BEGIN Provided information

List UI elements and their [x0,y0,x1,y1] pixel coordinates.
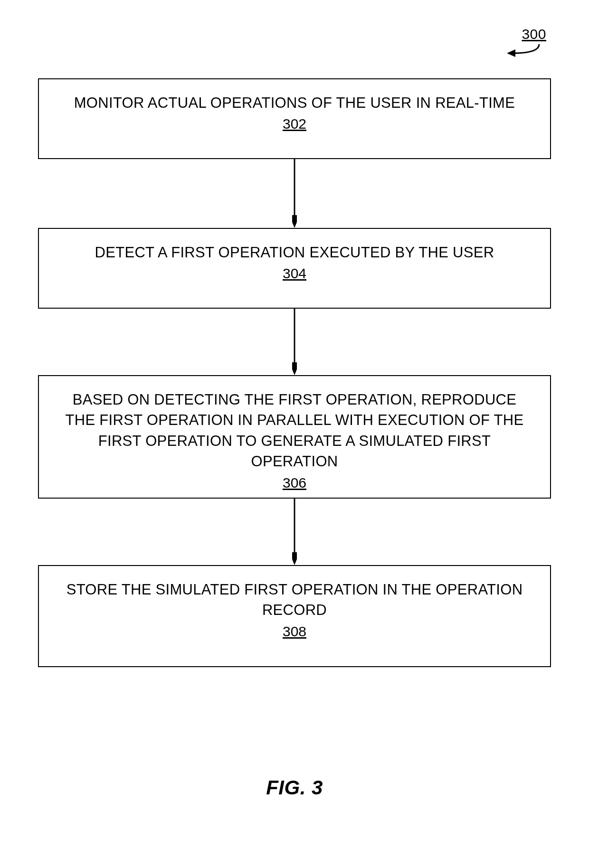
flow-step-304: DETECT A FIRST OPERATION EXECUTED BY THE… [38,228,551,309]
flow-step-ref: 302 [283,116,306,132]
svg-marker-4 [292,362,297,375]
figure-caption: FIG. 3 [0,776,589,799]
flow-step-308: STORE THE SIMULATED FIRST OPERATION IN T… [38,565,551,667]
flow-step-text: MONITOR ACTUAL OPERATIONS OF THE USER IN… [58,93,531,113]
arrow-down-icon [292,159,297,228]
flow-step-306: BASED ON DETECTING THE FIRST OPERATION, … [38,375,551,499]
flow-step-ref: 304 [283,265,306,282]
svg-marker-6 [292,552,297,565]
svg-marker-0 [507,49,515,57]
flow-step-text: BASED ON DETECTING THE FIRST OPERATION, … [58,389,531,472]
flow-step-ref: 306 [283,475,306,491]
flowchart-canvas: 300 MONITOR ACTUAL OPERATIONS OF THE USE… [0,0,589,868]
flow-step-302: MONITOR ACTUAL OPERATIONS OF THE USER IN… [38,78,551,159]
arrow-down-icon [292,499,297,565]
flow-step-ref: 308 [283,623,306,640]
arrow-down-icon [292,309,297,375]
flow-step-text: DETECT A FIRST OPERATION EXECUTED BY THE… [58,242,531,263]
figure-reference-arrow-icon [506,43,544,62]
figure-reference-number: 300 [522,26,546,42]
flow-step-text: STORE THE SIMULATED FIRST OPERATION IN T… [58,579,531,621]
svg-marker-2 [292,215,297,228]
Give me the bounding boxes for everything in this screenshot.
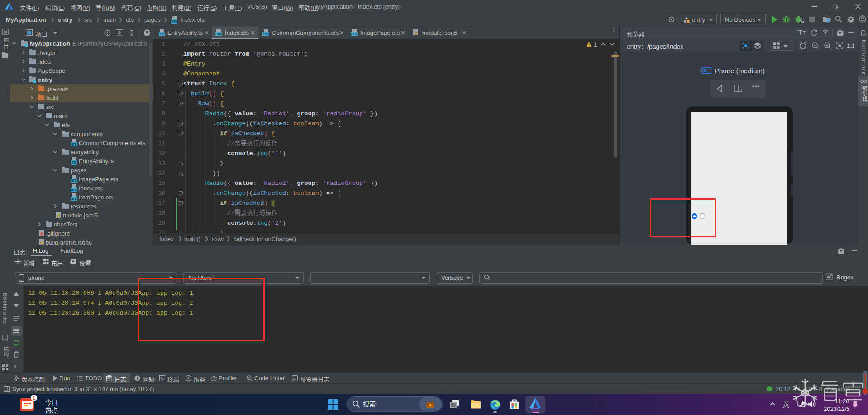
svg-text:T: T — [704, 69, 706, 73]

END Provided information
BEGIN Provided information

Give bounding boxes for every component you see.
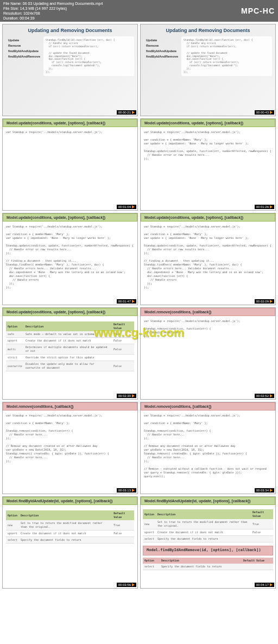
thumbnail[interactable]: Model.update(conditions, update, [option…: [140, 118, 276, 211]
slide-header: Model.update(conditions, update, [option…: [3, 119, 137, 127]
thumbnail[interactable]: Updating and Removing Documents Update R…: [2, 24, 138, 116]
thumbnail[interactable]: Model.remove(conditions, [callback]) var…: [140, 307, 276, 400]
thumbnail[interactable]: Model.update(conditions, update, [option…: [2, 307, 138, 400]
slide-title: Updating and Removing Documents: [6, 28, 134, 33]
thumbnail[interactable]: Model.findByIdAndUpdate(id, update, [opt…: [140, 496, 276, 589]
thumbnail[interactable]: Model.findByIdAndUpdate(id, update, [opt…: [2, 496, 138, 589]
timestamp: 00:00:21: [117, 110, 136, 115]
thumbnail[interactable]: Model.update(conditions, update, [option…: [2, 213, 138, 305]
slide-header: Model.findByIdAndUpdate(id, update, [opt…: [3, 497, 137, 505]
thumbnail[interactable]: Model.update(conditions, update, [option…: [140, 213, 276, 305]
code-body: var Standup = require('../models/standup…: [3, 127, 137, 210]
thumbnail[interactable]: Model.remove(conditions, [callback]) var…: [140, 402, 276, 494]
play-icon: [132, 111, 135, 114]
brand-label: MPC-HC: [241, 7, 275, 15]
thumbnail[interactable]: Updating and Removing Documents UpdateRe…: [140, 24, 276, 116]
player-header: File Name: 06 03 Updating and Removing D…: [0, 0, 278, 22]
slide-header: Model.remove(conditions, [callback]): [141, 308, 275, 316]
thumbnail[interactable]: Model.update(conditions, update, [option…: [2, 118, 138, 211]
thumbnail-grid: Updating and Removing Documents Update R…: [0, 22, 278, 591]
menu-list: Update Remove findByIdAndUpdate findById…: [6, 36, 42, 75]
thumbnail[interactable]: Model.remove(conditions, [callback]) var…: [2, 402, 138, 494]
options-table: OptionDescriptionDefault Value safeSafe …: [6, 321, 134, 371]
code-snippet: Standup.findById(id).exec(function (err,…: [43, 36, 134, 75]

END Provided information
BEGIN Provided information

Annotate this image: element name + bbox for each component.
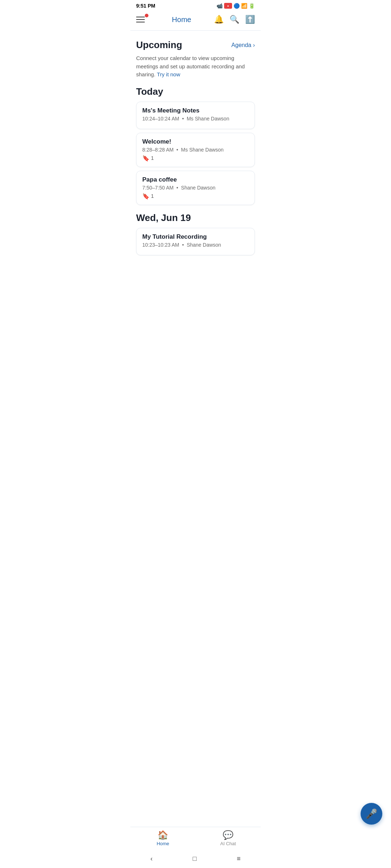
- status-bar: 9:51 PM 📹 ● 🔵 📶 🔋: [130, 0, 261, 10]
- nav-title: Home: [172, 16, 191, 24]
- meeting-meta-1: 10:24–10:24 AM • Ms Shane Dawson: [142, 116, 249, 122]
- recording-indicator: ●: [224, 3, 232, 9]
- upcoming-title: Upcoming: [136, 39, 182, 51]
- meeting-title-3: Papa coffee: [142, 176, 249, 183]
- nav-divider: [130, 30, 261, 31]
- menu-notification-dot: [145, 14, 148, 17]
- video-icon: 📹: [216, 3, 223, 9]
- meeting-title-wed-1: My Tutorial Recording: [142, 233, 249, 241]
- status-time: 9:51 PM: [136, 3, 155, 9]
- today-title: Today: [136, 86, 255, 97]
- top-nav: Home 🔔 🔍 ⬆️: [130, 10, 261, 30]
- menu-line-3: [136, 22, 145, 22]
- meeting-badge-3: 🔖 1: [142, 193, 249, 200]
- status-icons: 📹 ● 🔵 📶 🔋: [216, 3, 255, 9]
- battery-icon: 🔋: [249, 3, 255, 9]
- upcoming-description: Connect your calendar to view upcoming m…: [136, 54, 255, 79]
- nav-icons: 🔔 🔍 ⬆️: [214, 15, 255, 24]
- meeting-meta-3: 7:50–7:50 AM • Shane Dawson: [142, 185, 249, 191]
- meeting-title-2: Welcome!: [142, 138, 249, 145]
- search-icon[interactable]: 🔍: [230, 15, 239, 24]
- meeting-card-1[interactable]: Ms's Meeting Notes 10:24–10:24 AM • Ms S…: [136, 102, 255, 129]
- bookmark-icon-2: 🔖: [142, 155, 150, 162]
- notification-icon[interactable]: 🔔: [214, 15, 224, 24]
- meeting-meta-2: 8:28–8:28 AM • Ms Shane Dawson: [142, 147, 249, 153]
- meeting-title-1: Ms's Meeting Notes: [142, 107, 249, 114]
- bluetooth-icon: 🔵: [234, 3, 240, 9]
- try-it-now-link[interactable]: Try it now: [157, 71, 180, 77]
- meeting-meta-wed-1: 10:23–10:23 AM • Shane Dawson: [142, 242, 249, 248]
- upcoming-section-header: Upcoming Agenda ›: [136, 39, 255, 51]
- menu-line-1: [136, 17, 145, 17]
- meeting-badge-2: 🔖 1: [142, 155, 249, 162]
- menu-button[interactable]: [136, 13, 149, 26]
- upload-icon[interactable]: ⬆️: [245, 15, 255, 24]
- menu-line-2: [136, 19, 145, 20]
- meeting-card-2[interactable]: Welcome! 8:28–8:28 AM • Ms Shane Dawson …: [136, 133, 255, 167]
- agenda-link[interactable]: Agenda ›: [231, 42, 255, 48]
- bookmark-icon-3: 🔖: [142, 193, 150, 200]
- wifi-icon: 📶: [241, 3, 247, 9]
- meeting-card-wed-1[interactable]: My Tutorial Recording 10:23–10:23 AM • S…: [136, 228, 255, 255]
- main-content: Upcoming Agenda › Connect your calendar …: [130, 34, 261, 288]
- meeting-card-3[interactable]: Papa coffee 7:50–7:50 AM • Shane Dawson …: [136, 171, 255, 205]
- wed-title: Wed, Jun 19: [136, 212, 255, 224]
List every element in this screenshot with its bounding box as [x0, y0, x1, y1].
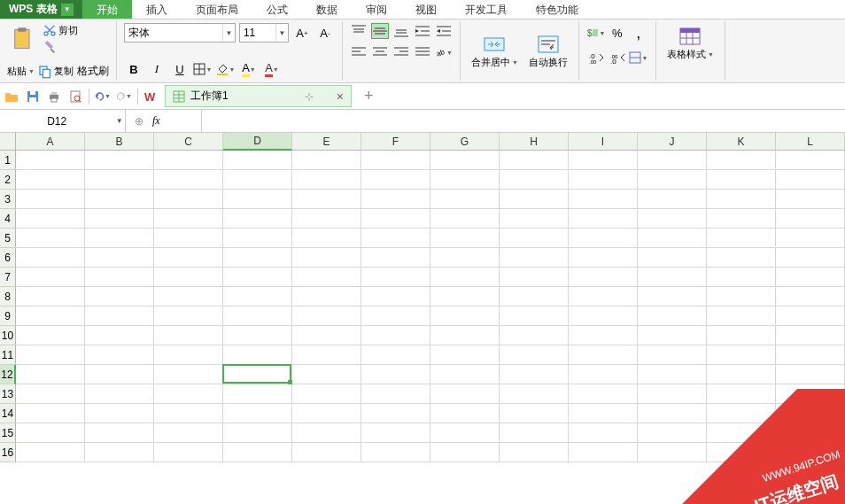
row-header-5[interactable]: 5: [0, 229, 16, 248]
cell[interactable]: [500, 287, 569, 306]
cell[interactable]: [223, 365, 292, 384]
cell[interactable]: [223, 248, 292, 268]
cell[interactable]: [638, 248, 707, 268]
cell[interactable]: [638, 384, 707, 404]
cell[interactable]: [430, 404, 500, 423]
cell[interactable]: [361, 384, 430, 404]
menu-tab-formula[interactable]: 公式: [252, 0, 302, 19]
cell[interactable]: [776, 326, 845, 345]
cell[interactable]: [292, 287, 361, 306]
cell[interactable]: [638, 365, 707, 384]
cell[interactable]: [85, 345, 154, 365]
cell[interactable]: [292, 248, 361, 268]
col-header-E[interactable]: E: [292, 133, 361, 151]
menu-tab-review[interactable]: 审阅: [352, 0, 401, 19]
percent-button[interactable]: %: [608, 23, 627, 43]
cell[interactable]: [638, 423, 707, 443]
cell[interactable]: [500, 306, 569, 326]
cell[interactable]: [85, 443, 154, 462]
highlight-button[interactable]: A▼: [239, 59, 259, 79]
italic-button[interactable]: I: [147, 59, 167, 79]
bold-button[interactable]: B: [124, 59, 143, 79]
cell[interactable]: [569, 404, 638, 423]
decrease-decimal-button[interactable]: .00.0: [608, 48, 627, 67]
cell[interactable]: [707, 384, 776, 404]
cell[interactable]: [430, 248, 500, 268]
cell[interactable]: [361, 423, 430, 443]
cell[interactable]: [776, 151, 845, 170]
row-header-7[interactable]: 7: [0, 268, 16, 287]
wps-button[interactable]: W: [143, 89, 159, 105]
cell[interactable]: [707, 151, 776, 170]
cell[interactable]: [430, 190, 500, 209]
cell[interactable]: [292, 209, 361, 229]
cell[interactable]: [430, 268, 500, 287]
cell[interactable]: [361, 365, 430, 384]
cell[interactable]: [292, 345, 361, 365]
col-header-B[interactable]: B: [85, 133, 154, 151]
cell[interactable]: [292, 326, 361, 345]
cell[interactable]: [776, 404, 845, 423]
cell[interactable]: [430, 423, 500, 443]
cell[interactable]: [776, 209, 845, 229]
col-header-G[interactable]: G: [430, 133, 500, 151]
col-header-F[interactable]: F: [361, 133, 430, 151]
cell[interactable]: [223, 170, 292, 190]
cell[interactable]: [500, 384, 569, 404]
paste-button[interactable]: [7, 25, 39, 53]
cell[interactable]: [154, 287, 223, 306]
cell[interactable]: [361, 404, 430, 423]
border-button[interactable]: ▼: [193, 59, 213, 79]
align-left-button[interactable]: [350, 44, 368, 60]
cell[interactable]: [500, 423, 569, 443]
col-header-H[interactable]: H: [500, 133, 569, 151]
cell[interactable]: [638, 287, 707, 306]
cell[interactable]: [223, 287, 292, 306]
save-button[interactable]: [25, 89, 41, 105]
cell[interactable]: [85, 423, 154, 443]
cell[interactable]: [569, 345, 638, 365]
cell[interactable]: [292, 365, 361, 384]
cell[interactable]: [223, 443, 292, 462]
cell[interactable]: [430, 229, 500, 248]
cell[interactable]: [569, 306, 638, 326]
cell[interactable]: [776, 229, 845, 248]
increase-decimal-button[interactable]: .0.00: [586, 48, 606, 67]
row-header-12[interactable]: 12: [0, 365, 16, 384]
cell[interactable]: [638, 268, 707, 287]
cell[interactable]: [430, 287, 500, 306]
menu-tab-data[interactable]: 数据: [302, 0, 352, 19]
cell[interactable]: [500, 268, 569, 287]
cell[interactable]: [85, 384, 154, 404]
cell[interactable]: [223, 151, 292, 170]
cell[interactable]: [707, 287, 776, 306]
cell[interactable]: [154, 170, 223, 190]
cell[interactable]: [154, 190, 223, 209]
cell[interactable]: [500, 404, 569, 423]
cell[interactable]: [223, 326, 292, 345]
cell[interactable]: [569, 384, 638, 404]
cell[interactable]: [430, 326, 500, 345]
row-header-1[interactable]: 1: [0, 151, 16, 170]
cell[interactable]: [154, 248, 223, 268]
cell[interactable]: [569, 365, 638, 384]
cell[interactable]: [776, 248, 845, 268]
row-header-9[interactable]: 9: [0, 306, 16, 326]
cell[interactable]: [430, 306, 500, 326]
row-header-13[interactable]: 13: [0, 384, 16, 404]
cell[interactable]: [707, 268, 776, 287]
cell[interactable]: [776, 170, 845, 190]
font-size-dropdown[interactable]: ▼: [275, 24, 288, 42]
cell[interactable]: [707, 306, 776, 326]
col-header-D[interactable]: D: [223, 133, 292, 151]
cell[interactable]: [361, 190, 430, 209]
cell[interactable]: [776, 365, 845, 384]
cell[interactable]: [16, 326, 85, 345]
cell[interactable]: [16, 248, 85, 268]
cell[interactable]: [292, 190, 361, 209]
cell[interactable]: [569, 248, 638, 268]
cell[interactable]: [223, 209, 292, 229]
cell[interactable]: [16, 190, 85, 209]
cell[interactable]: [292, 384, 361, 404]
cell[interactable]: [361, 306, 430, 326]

END Provided information

_About this task_. Filter the entries above down to the lines that hold the word "arrow", and copy those lines.

_Exercise result_.
arrow-down-icon [292,159,297,228]
arrow-down-icon [292,499,297,565]
arrow-down-icon [292,309,297,375]
figure-reference-arrow-icon [506,43,544,62]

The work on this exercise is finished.